What any of that means in practice, though, remains unknown.
Brennan failed to clearly answer questions about the administration’s excessive embrace of drone strikes and secrecy. He flatly defended the quadrupling of drone strikes that has occurred on Obama’s watch. He gave no clear explanation for why the public has been denied access to vital Justice Department legal opinions that give the president the power to kill U.S. citizens without judicial review. And his statement that the establishment of a special court to review the targeting of Americans was “worthy of discussion” was noncommittal.
Administration officials defended the career CIA officer, who has served as the president’s chief counter-terrorism adviser throughout his first term.
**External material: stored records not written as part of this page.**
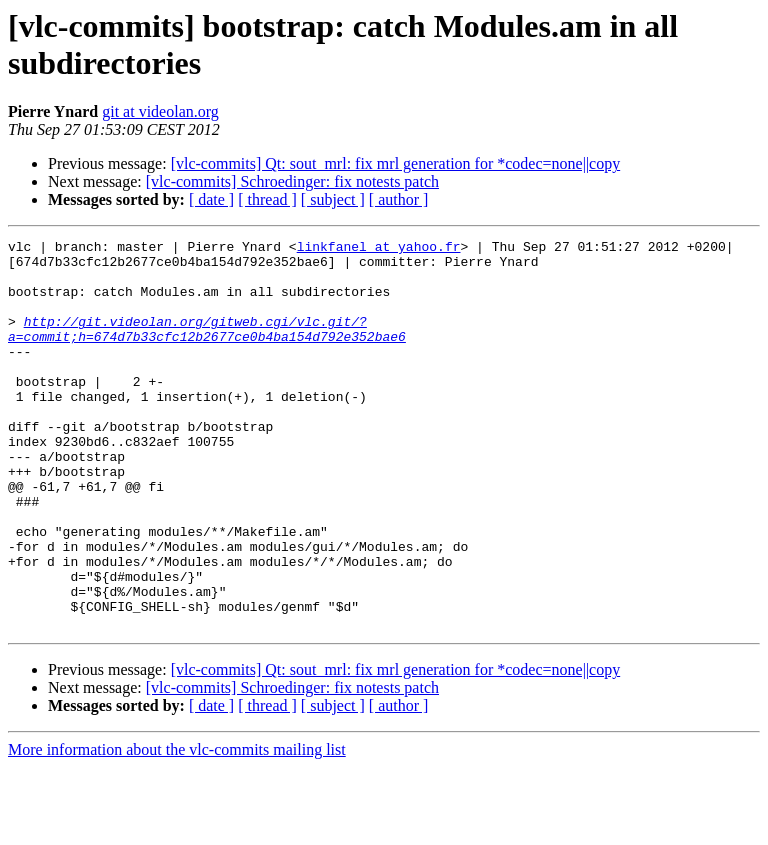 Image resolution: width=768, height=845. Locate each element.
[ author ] (399, 199)
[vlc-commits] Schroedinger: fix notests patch (292, 181)
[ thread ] (267, 199)
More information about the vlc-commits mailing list (177, 827)
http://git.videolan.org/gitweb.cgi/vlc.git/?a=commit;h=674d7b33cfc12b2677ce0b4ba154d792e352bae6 (207, 348)
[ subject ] (333, 199)
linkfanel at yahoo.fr (379, 249)
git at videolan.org (160, 111)
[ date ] (211, 199)
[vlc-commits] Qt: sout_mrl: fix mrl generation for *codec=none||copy (396, 163) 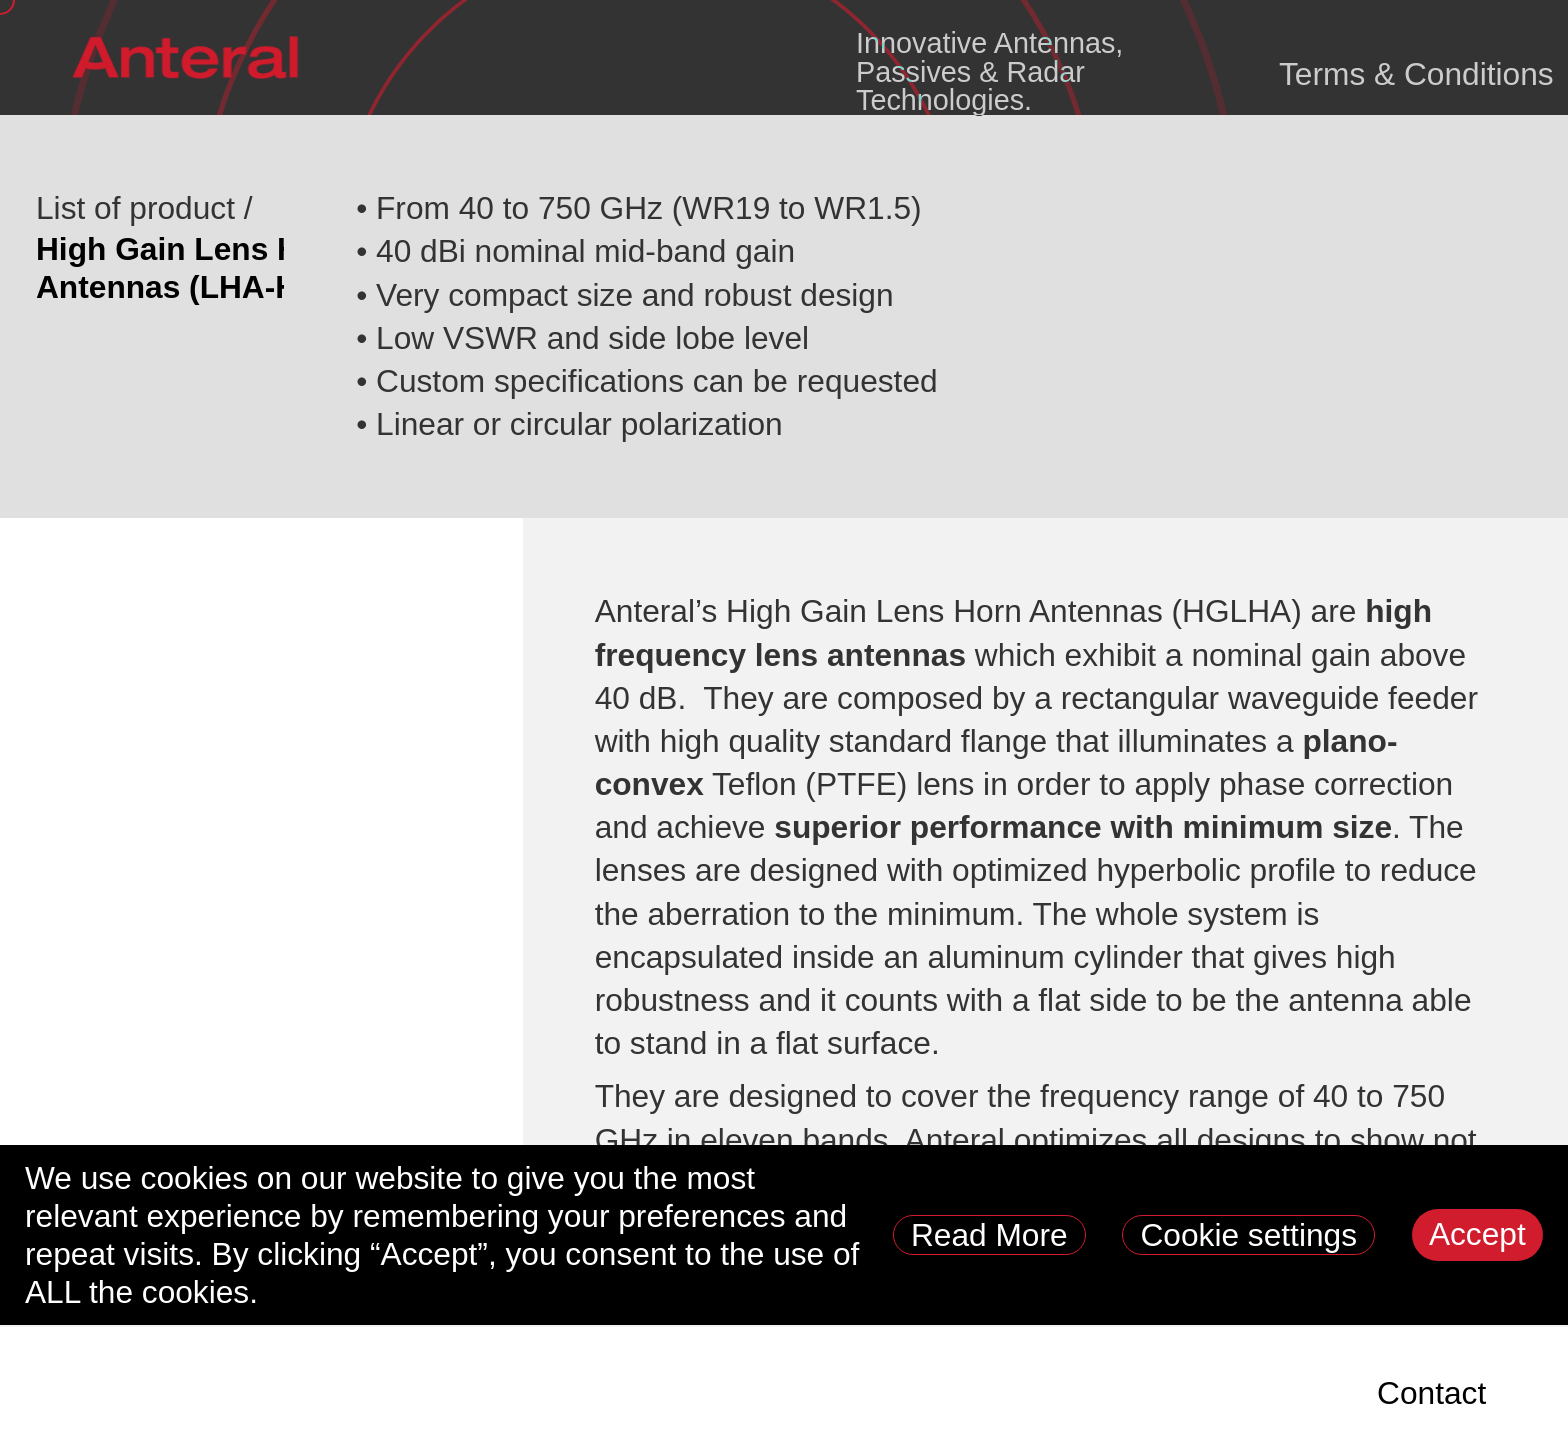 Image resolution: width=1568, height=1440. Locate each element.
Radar (555, 1393)
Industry (766, 1393)
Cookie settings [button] (1248, 1235)
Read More (989, 1235)
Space (119, 1393)
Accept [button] (1477, 1234)
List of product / (143, 208)
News (1297, 1393)
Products (337, 1393)
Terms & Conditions (1416, 74) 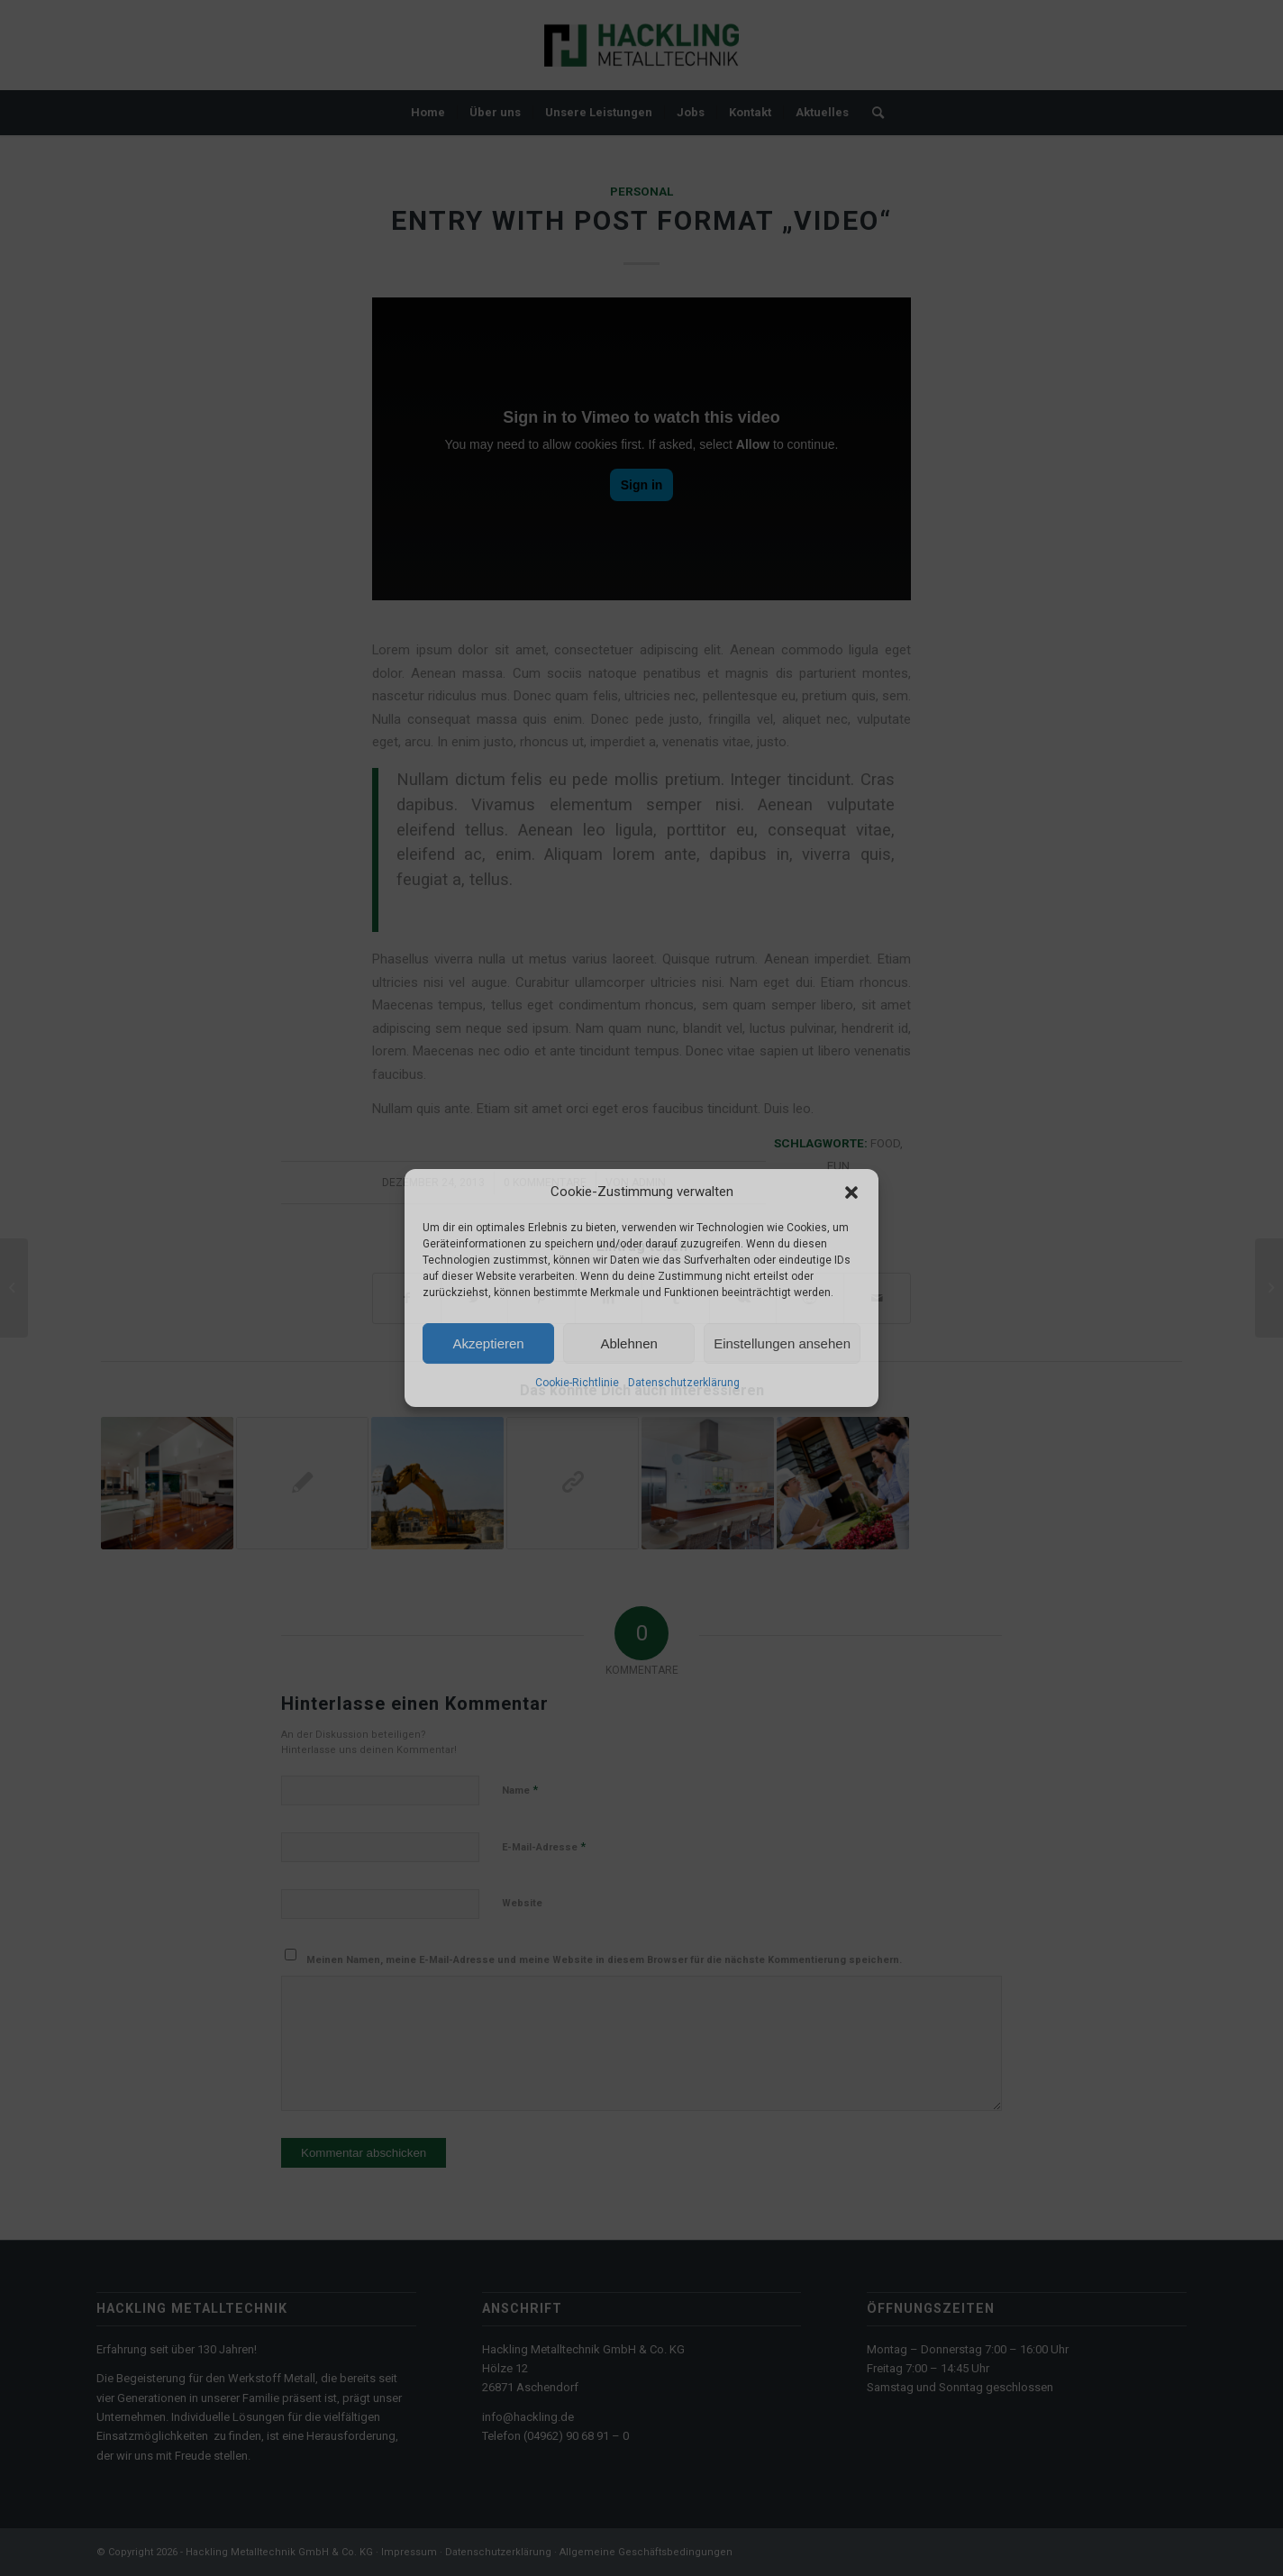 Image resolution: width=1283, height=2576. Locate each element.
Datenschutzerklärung (684, 1383)
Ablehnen (628, 1343)
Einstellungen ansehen (782, 1343)
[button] (851, 1192)
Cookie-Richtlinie (577, 1383)
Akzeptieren (487, 1343) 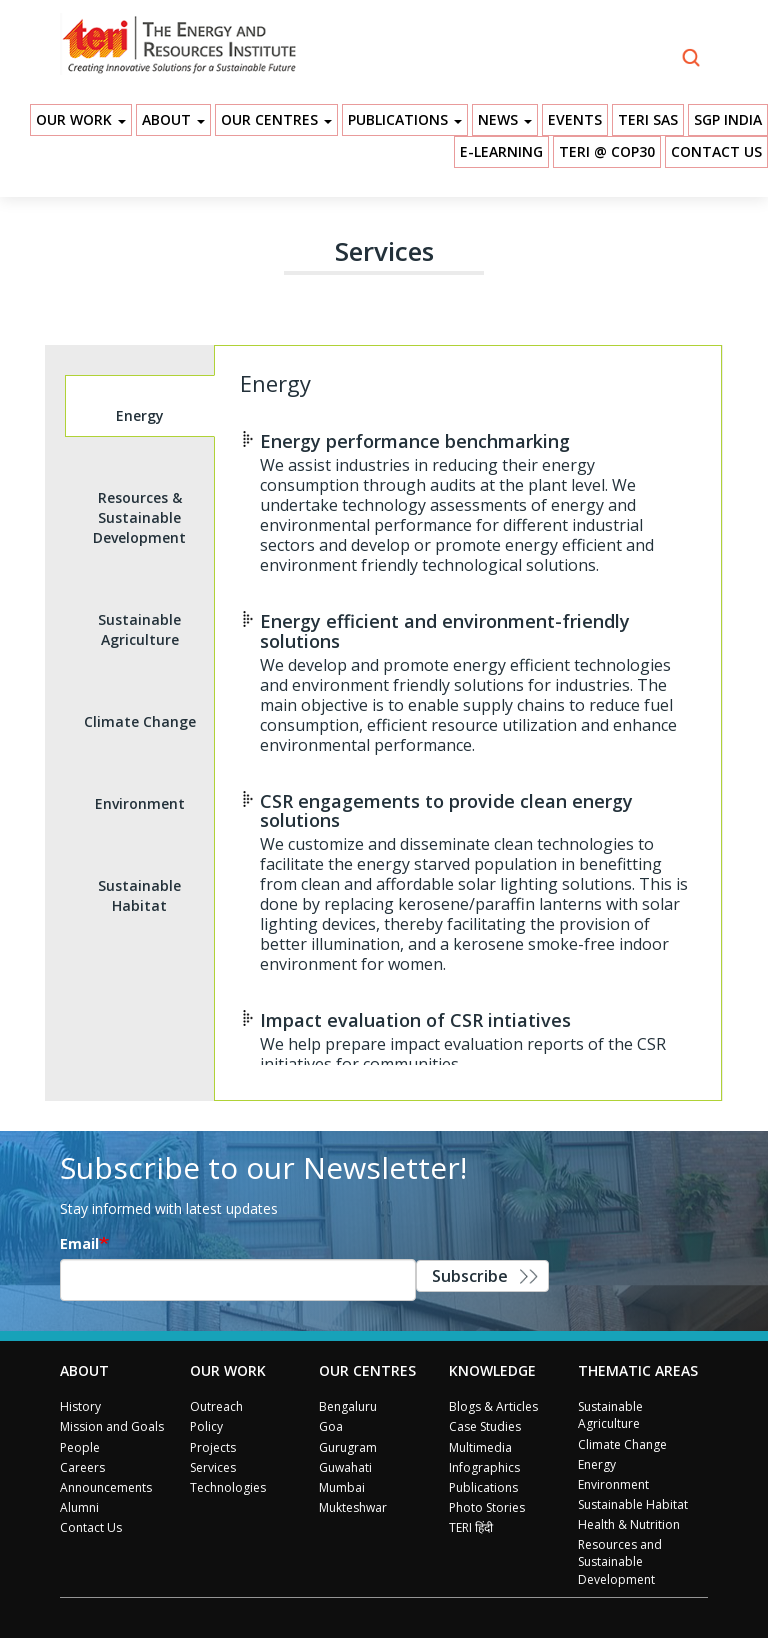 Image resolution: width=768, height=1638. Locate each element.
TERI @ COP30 (607, 151)
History (80, 1406)
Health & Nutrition (629, 1524)
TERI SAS (648, 119)
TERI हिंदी (471, 1527)
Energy (597, 1464)
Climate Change (622, 1444)
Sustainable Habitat (633, 1504)
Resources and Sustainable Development (620, 1561)
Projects (213, 1447)
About (173, 119)
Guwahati (345, 1467)
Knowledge (492, 1370)
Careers (82, 1467)
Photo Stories (487, 1507)
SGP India (728, 119)
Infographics (484, 1467)
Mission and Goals (112, 1426)
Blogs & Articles (493, 1406)
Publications (405, 119)
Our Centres (276, 119)
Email (79, 1243)
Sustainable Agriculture (610, 1415)
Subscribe (470, 1276)
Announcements (106, 1487)
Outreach (216, 1406)
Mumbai (342, 1487)
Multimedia (480, 1447)
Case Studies (485, 1426)
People (80, 1447)
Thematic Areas (638, 1370)
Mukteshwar (353, 1507)
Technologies (228, 1487)
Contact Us (716, 151)
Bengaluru (348, 1406)
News (505, 119)
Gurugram (348, 1447)
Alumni (79, 1507)
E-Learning (501, 151)
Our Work (81, 119)
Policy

The day before the hearing, a senior administration official who asked not be named said Brennan has actively worked to reduce drone attacks and increase transparency.
They described him as a traditionalist who would move the CIA away from the paramilitary attacks that have come to define its mission since 2001. Instead, the agency would move back to espionage and hand over lethal strikes, including drone attacks, to the military’s Special Operations Forces.